All of the children spoke about music being important to them

My task was to enter their musical worlds, to play music with them, sing songs and hear their voices. Through a series of music workshops and interviews, I sought to uncover how these children make music, project musical identities and form "communities of musical practice" within this unique setting.

10 year old Miranda from Albania highlights the need for such workshops in these centres: "music is important to me, I’m a member of music". Throughout my time there, all of the children spoke about music being important to them.
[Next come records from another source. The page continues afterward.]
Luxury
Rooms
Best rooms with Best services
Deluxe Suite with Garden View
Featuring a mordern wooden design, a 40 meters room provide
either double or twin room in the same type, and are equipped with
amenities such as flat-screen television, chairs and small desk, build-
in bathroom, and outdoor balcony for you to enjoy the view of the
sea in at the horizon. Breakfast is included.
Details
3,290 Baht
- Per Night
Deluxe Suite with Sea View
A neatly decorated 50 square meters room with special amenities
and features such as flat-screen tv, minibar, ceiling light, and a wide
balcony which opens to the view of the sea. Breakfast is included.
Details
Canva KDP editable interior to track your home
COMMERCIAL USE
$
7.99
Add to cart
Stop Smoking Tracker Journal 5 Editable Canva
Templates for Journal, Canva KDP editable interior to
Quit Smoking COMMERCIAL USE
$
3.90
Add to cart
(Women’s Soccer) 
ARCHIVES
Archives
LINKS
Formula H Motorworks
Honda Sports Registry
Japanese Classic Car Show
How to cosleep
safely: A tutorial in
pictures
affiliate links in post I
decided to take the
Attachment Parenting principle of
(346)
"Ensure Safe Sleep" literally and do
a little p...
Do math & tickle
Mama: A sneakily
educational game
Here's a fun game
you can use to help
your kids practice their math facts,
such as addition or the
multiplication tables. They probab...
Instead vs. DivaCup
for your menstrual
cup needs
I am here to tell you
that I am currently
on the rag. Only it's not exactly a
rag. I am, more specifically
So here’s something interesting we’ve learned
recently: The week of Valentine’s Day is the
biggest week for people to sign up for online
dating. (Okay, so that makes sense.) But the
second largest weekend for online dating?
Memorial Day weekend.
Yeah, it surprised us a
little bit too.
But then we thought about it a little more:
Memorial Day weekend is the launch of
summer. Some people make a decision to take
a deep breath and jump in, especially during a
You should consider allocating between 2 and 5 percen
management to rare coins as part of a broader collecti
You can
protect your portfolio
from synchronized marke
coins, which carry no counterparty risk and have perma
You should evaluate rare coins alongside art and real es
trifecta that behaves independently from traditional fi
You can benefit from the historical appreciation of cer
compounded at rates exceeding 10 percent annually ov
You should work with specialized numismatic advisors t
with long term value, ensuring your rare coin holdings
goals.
Miranda’s reference to the term membership is revealing, signifying how making music can foster a sense of belonging and community.
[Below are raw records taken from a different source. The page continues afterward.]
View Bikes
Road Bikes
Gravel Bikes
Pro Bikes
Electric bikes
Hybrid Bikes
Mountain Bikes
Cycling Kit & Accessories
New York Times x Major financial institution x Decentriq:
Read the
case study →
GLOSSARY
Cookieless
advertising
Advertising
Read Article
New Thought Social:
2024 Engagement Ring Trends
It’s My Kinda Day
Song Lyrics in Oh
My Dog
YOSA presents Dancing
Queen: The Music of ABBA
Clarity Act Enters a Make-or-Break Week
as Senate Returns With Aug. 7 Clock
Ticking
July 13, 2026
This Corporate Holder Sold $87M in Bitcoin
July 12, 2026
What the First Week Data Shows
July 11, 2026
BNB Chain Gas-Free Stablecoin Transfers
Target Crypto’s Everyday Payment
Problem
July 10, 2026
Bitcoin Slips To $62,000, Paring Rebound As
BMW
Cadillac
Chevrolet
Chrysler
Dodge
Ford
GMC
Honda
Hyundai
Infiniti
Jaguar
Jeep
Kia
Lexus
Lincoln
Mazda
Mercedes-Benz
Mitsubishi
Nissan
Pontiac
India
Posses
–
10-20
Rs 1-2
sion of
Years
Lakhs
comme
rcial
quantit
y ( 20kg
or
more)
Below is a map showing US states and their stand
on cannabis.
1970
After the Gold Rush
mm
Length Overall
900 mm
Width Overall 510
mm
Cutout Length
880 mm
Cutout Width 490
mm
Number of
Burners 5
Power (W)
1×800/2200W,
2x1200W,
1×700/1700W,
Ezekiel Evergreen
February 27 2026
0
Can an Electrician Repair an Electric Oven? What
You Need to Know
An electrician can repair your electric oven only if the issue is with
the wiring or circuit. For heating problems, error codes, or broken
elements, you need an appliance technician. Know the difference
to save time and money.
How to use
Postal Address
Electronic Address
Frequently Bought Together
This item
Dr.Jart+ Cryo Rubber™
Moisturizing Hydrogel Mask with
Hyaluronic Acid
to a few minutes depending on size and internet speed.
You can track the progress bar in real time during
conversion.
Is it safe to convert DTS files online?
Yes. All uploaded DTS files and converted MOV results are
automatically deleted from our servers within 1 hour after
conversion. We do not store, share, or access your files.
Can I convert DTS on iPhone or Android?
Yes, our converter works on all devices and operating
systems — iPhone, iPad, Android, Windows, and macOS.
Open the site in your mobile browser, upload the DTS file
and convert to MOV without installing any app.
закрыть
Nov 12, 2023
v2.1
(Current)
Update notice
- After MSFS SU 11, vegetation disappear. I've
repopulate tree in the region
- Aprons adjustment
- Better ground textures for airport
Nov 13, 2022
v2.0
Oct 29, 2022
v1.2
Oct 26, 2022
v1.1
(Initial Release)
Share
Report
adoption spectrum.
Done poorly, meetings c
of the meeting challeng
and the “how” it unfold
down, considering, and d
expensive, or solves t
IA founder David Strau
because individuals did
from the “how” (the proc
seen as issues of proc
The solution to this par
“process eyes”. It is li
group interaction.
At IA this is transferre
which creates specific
Music is also seen as a way to relax amongst the children, with Oliver (11, from Malawi) saying "I cannot explain it but when I come in from school I put on my headphones and play it real loud". Oliver loves hip-hop and rap music and strongly identifies with the music he listens and dances to when he explains "without music, I would not be me".

Musical instruments hanging from the ceiling of the Victoria & Albert Museum in London. Photo: 
John Walton/PA Archive/PA Images

Alice from South Africa also has a strong musical identity at 12 years of age. She lives to sing and each time she does the other children cheer loudly and exclaim, "Go girl" and "That’s why we call you mini Beyoncé!". She spoke often about intending to enter Voice of Ireland when she gets older and, despite her current insecure legal status, she is clearly looking to her future to be a voice of Ireland.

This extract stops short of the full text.